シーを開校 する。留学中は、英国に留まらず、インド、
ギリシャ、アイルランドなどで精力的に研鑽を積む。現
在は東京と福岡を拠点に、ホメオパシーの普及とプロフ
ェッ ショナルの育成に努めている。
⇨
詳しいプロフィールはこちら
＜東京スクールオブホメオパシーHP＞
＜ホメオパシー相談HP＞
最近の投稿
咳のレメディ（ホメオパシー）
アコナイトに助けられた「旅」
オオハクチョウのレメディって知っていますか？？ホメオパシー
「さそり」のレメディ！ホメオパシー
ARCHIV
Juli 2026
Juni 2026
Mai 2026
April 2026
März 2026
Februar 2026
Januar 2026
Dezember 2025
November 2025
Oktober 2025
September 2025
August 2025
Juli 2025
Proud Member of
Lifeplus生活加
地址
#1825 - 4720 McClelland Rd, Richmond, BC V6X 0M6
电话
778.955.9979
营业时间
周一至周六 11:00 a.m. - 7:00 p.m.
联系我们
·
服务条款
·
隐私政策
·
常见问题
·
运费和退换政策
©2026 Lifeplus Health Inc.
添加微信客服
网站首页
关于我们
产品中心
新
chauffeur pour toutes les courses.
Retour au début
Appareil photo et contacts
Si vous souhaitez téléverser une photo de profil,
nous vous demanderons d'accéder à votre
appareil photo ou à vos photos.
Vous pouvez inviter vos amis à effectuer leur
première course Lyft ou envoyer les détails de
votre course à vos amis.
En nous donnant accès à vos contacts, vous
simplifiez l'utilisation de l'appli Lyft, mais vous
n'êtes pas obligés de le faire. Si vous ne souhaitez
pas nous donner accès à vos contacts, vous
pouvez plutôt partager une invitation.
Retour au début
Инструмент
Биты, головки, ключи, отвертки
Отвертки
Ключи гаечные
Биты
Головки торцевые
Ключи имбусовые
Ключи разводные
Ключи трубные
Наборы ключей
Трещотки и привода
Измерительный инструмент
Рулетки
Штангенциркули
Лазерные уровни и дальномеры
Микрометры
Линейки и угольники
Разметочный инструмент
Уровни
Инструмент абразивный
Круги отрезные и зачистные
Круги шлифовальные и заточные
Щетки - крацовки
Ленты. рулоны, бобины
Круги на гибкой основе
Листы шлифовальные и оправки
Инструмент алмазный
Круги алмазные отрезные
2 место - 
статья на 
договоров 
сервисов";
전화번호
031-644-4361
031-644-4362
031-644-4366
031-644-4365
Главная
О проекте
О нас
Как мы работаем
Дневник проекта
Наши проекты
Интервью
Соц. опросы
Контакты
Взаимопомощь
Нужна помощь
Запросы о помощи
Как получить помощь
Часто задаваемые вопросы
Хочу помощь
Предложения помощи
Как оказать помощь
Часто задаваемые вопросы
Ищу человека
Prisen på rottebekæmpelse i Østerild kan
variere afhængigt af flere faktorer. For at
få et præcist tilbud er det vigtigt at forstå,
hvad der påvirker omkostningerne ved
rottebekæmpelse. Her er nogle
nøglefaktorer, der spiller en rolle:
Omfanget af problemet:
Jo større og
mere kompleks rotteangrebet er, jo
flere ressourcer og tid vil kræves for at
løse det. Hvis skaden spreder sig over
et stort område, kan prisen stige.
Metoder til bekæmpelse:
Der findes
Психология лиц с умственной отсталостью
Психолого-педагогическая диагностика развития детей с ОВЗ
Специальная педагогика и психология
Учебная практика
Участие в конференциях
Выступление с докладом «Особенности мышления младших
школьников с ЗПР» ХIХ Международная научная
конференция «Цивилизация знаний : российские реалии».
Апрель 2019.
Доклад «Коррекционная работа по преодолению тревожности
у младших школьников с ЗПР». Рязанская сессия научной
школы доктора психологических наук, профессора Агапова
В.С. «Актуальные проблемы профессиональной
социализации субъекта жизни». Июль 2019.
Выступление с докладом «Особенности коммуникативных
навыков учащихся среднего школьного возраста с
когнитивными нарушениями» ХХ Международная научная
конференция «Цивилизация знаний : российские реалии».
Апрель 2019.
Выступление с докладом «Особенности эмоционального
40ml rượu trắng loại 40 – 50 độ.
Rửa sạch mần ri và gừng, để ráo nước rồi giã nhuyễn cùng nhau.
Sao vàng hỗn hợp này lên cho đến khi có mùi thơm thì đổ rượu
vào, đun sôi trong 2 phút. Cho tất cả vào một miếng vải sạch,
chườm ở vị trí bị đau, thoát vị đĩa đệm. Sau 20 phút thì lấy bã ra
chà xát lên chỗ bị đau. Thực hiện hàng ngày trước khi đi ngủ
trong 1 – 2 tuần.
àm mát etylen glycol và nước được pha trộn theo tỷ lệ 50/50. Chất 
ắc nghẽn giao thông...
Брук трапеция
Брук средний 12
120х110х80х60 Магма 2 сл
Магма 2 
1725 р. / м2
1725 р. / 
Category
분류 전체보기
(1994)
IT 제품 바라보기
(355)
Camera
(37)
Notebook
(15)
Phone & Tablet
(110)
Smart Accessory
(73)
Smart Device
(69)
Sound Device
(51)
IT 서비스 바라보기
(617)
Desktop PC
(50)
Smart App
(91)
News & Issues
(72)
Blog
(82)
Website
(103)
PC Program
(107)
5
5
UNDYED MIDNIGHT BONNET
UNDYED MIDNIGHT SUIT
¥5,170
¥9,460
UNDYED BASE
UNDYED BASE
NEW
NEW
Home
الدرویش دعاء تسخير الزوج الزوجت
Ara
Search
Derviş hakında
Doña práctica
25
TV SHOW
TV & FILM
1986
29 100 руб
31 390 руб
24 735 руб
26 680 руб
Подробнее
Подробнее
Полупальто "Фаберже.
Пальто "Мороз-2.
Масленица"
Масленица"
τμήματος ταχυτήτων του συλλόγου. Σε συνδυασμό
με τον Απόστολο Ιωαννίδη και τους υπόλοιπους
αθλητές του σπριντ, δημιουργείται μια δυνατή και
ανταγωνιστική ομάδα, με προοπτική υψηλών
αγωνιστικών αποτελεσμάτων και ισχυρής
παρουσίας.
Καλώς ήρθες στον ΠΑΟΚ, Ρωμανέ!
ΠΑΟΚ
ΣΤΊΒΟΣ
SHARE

-.-.-

▸ **Task goal**
Restate word for word only the lines above from the line containing "Lifeplus生活加" to the line containing "Jo større og", both of them included.

▸ **Task solution**
Lifeplus生活加
地址
#1825 - 4720 McClelland Rd, Richmond, BC V6X 0M6
电话
778.955.9979
营业时间
周一至周六 11:00 a.m. - 7:00 p.m.
联系我们
·
服务条款
·
隐私政策
·
常见问题
·
运费和退换政策
©2026 Lifeplus Health Inc.
添加微信客服
网站首页
关于我们
产品中心
新
chauffeur pour toutes les courses.
Retour au début
Appareil photo et contacts
Si vous souhaitez téléverser une photo de profil,
nous vous demanderons d'accéder à votre
appareil photo ou à vos photos.
Vous pouvez inviter vos amis à effectuer leur
première course Lyft ou envoyer les détails de
votre course à vos amis.
En nous donnant accès à vos contacts, vous
simplifiez l'utilisation de l'appli Lyft, mais vous
n'êtes pas obligés de le faire. Si vous ne souhaitez
pas nous donner accès à vos contacts, vous
pouvez plutôt partager une invitation.
Retour au début
Инструмент
Биты, головки, ключи, отвертки
Отвертки
Ключи гаечные
Биты
Головки торцевые
Ключи имбусовые
Ключи разводные
Ключи трубные
Наборы ключей
Трещотки и привода
Измерительный инструмент
Рулетки
Штангенциркули
Лазерные уровни и дальномеры
Микрометры
Линейки и угольники
Разметочный инструмент
Уровни
Инструмент абразивный
Круги отрезные и зачистные
Круги шлифовальные и заточные
Щетки - крацовки
Ленты. рулоны, бобины
Круги на гибкой основе
Листы шлифовальные и оправки
Инструмент алмазный
Круги алмазные отрезные
2 место - 
статья на 
договоров 
сервисов";
전화번호
031-644-4361
031-644-4362
031-644-4366
031-644-4365
Главная
О проекте
О нас
Как мы работаем
Дневник проекта
Наши проекты
Интервью
Соц. опросы
Контакты
Взаимопомощь
Нужна помощь
Запросы о помощи
Как получить помощь
Часто задаваемые вопросы
Хочу помощь
Предложения помощи
Как оказать помощь
Часто задаваемые вопросы
Ищу человека
Prisen på rottebekæmpelse i Østerild kan
variere afhængigt af flere faktorer. For at
få et præcist tilbud er det vigtigt at forstå,
hvad der påvirker omkostningerne ved
rottebekæmpelse. Her er nogle
nøglefaktorer, der spiller en rolle:
Omfanget af problemet:
Jo større og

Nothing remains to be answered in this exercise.